First Code (Perl & LWP)

8.4. First Code

Because we want links, let's get links, like this:

use strict;
use HTML::TokeParser;
parse_fresh_stream(
  HTML::TokeParser->new('fresh1.html') || die $!
);

sub parse_fresh_stream {
  my($stream) = @_;
  while(my $a_tag = $stream->get_tag('a')) {
    my $text = $stream->get_trimmed_text('/a');
    printf "%s\n  %s\n", $text, $a_tag->[1]{'href'} || '??';
  }
  return;
}

But this outputs:

Fresh Air Online
  index.cfm
Listen to Current Show
  http://www.npr.org/ramfiles/fa/20011011.fa.ram
[...]
NPR Online
  http://www.npr.org
FreshAir@whyy.org
  mailto:freshair@whyy.org
Listen to Monday - July 2, 2001
  http://www.npr.org/ramfiles/fa/20010702.fa.ram
Listen to Editor and writer Walter Kirn
  http://www.npr.org/ramfiles/fa/20010702.fa.01.ram
Walter Kirn
  http://freshair.npr.org/guestInfoFA.cfm?name=walterkirn
Listen to Casting director and actress Joanna Merlin
  http://www.npr.org/ramfiles/fa/20010702.fa.02.ram
Joanna Merlin
  http://freshair.npr.org/guestInfoFA.cfm?name=joannamerlin
Previous show
  dayFA.cfm?todayDate=06%2F29%2F2001
Next show
  dayFA.cfm?todayDate=07%2F03%2F2001

We got what we wanted (those three "Listen to" links are in there), but it's buried in other stuff.

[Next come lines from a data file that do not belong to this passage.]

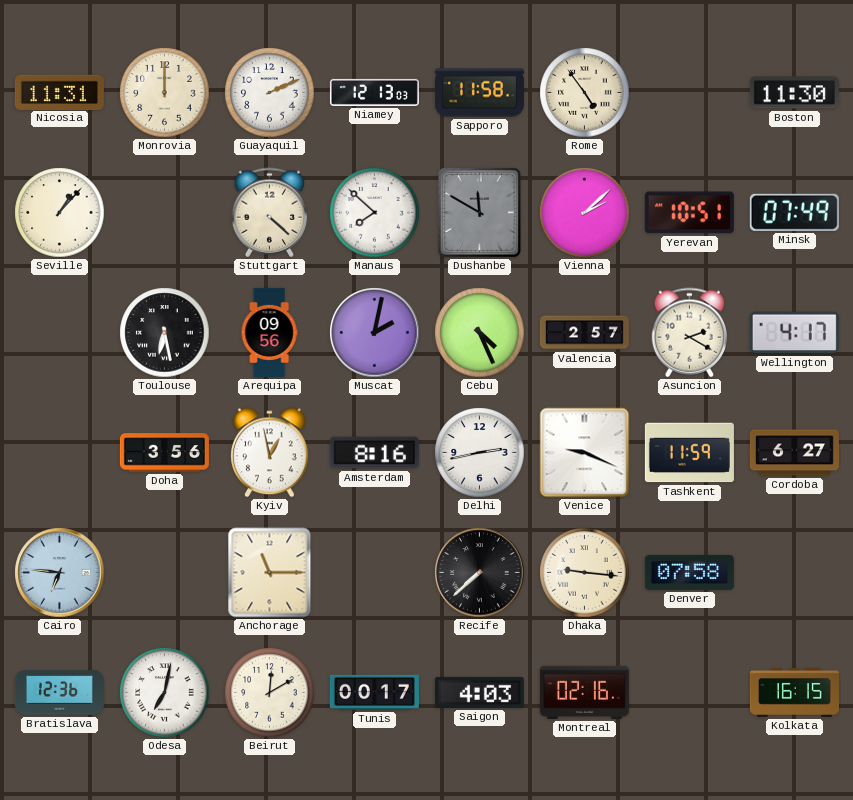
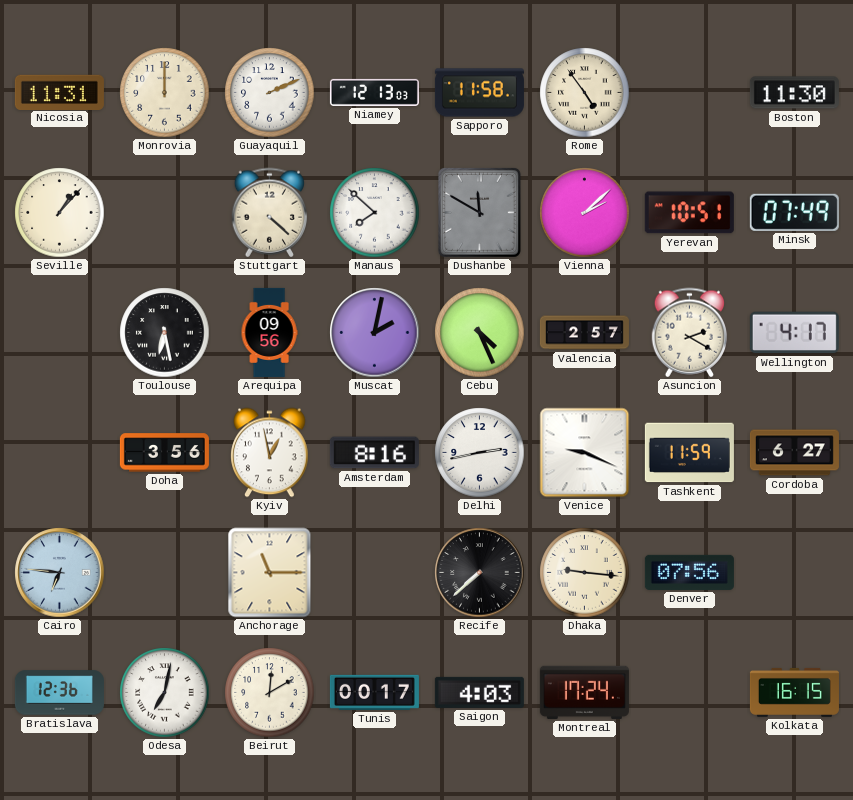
Denver: 07:58 -> 07:56
Montreal: 02:16 -> 17:24
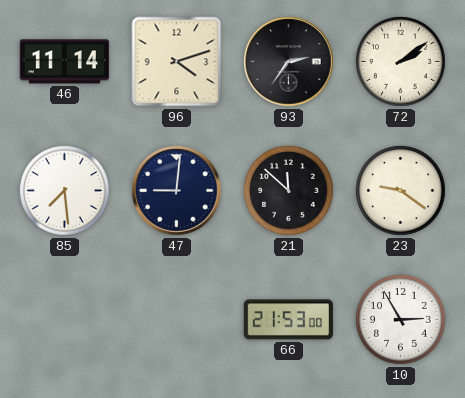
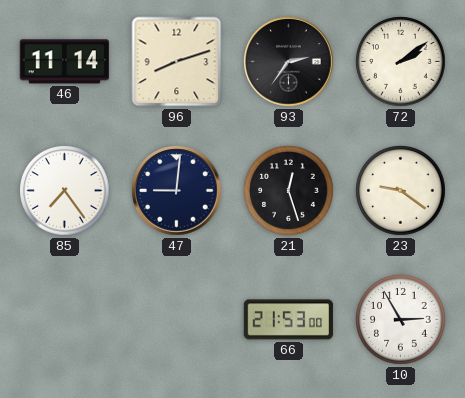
96: 4:12 -> 8:12
85: 7:29 -> 7:24
21: 11:52 -> 12:27
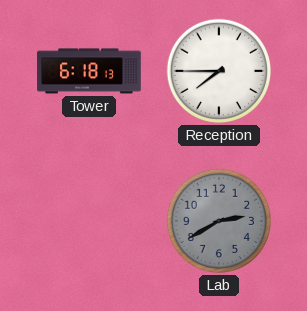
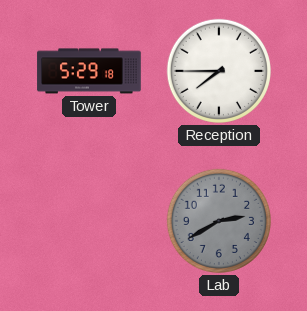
Tower: 6:18 -> 5:29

You see, the navigation bar on the left does consist of image links, whose ALT content shows up when we call get_trimmed_text( ) or get_text( ). We also get the mailto: link from the bottom of the navigation bar, the bio links for the guests from the paragraphs describing each segment, and the "Previous Show" and "Next Show" links.